La vaccination a commencé avec la variole, puis la polio. Ensuite les programmes de vaccination ont été étendus aux maladies virales infantiles, y compris ceux généralement bénins tels que les oreillons. Puis, la grippe est devenue la grande cible des firmes pharmaceutiques.

Au fil du temps, l’enseignement aux étudiants en médecine et aux infirmières de l’immunologie des maladies transmissibles a été déformé.

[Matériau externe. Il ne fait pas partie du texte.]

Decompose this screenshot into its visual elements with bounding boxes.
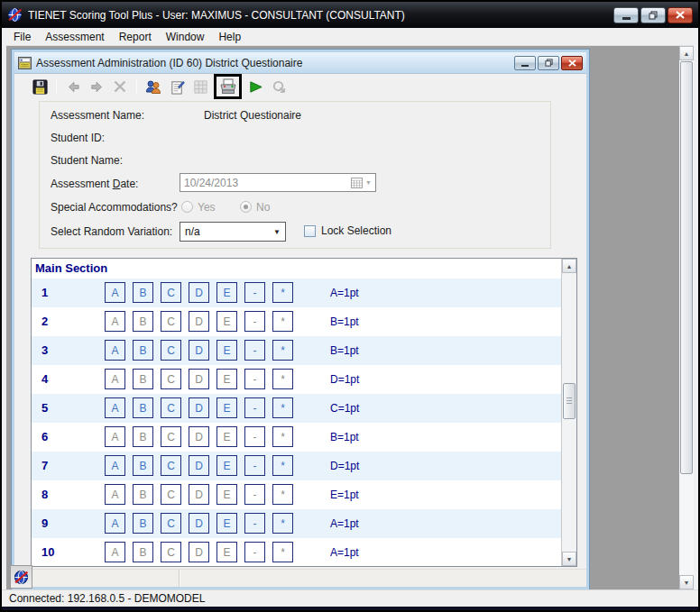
menu-file[interactable]: File	[6, 28, 38, 45]
restore-button[interactable]	[640, 7, 666, 23]
choice-button-e[interactable]: E	[216, 542, 237, 562]
minimized-window-icon[interactable]	[10, 565, 32, 589]
choice-button-c[interactable]: C	[161, 455, 181, 476]
choice-button-c[interactable]: C	[161, 282, 181, 303]
choice-button-c[interactable]: C	[161, 369, 181, 389]
choice-button-star[interactable]: *	[272, 426, 293, 447]
choice-button-b[interactable]: B	[133, 426, 153, 447]
delete-button[interactable]	[109, 76, 131, 97]
choice-button-e[interactable]: E	[216, 484, 237, 505]
choice-button-star[interactable]: *	[272, 542, 293, 562]
mdi-scrollbar[interactable]: ▲ ▼	[679, 46, 694, 589]
scroll-up-arrow[interactable]: ▲	[562, 259, 576, 273]
choice-button-b[interactable]: B	[133, 369, 153, 389]
choice-button-dash[interactable]: -	[244, 455, 265, 476]
choice-button-b[interactable]: B	[133, 455, 153, 476]
choice-button-b[interactable]: B	[133, 340, 153, 361]
choice-button-b[interactable]: B	[133, 542, 153, 562]
forward-button[interactable]	[86, 76, 107, 97]
choice-button-dash[interactable]: -	[244, 513, 265, 534]
choice-button-c[interactable]: C	[161, 340, 181, 361]
child-minimize-button[interactable]	[514, 56, 536, 70]
choice-button-dash[interactable]: -	[244, 282, 265, 303]
choice-button-a[interactable]: A	[105, 340, 125, 361]
choice-button-star[interactable]: *	[272, 397, 293, 418]
save-button[interactable]	[29, 76, 51, 97]
choice-button-b[interactable]: B	[133, 282, 153, 303]
variation-dropdown[interactable]: n/a ▼	[180, 222, 286, 242]
choice-button-star[interactable]: *	[272, 455, 293, 476]
print-button[interactable]	[218, 77, 238, 96]
scroll-down-arrow[interactable]: ▼	[562, 552, 576, 566]
choice-button-dash[interactable]: -	[244, 542, 265, 562]
choice-button-d[interactable]: D	[189, 311, 209, 332]
choice-button-b[interactable]: B	[133, 397, 153, 418]
choice-button-c[interactable]: C	[161, 513, 181, 534]
choice-button-d[interactable]: D	[189, 455, 209, 476]
choice-button-e[interactable]: E	[216, 513, 237, 534]
users-button[interactable]	[143, 76, 164, 97]
scrollbar-thumb[interactable]	[563, 383, 576, 419]
back-button[interactable]	[62, 76, 84, 97]
choice-button-e[interactable]: E	[216, 282, 237, 303]
choice-button-c[interactable]: C	[161, 542, 181, 562]
properties-button[interactable]	[166, 76, 188, 97]
choice-button-dash[interactable]: -	[244, 397, 265, 418]
minimize-button[interactable]	[613, 7, 639, 23]
menu-report[interactable]: Report	[112, 28, 159, 45]
choice-button-a[interactable]: A	[105, 397, 125, 418]
choice-button-e[interactable]: E	[216, 426, 237, 447]
choice-button-star[interactable]: *	[272, 484, 293, 505]
choice-button-a[interactable]: A	[105, 369, 125, 389]
choice-button-a[interactable]: A	[105, 513, 125, 534]
menu-assessment[interactable]: Assessment	[38, 28, 111, 45]
choice-button-d[interactable]: D	[189, 340, 209, 361]
menu-help[interactable]: Help	[211, 28, 248, 45]
choice-button-e[interactable]: E	[216, 455, 237, 476]
no-radio[interactable]	[240, 201, 252, 213]
choice-button-a[interactable]: A	[105, 484, 125, 505]
choice-button-b[interactable]: B	[133, 513, 153, 534]
choice-button-a[interactable]: A	[105, 282, 125, 303]
choice-button-c[interactable]: C	[161, 426, 181, 447]
mdi-scroll-down-arrow[interactable]: ▼	[679, 575, 694, 589]
yes-radio[interactable]	[181, 201, 193, 213]
choice-button-star[interactable]: *	[272, 369, 293, 389]
choice-button-a[interactable]: A	[105, 426, 125, 447]
menu-window[interactable]: Window	[159, 28, 212, 45]
choice-button-c[interactable]: C	[161, 397, 181, 418]
run-button[interactable]	[244, 76, 266, 97]
choice-button-star[interactable]: *	[272, 282, 293, 303]
choice-button-a[interactable]: A	[105, 311, 125, 332]
export-button[interactable]	[268, 76, 290, 97]
choice-button-d[interactable]: D	[189, 484, 209, 505]
choice-button-star[interactable]: *	[272, 513, 293, 534]
choice-button-d[interactable]: D	[189, 397, 209, 418]
lock-selection-checkbox[interactable]	[304, 225, 316, 237]
choice-button-dash[interactable]: -	[244, 369, 265, 389]
choice-button-e[interactable]: E	[216, 340, 237, 361]
child-close-button[interactable]	[561, 56, 583, 70]
choice-button-e[interactable]: E	[216, 311, 237, 332]
choice-button-c[interactable]: C	[161, 484, 181, 505]
choice-button-star[interactable]: *	[272, 311, 293, 332]
mdi-scrollbar-thumb[interactable]	[680, 61, 693, 474]
grid-button[interactable]	[189, 76, 211, 97]
choice-button-b[interactable]: B	[133, 311, 153, 332]
choice-button-e[interactable]: E	[216, 397, 237, 418]
close-button[interactable]	[668, 7, 693, 23]
choice-button-dash[interactable]: -	[244, 340, 265, 361]
choice-button-d[interactable]: D	[189, 282, 209, 303]
choice-button-b[interactable]: B	[133, 484, 153, 505]
choice-button-dash[interactable]: -	[244, 484, 265, 505]
child-restore-button[interactable]	[538, 56, 559, 70]
choice-button-dash[interactable]: -	[244, 311, 265, 332]
choice-button-d[interactable]: D	[189, 426, 209, 447]
choice-button-d[interactable]: D	[189, 369, 209, 389]
choice-button-a[interactable]: A	[105, 542, 125, 562]
choice-button-a[interactable]: A	[105, 455, 125, 476]
choice-button-e[interactable]: E	[216, 369, 237, 389]
choice-button-dash[interactable]: -	[244, 426, 265, 447]
table-scrollbar[interactable]: ▲ ▼	[561, 259, 576, 566]
assessment-date-field[interactable]: 10/24/2013 ▼	[180, 173, 376, 192]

Les médecins d’aujourd’hui n’apprennent plus que la mortalité infantile liée aux maladies infantile chez les enfants bien nourris et non vaccinés de notre monde occidential était négligeable avant l’avènement des vaccins.

De la même manière qu’ils ne comprennent plus la grande différence entre l’immunité vaccinale et l’immunité acquise par la maladie.

Après la guérison de la rougeole, de la grippe ou des oreillons ou de toute autre maladie virale courante, une personne repart avec une immunité cellulaire et humorale à spectre complet.

Le système immunitaire est spécifiquement et généralement renforcé contre une multitude de maladies futures d’une manière que nous ne comprenons pas totalement.

Les chercheurs en vaccins se concentrent sur la production d’une réponse anticorps spécifique, qui est une forme d’immunité très incomplète6. Même des doses répétées de ces vaccins ne produisent pas une véritable immunité tissulaire induite par les macrophages et qui elle, durerait toute la vie et généralement totalement protectrice contre une exposition répétée à la maladie.

Pire encore, dans certains cas, l’immunité vaccinale peut aggraver les effets de la maladie.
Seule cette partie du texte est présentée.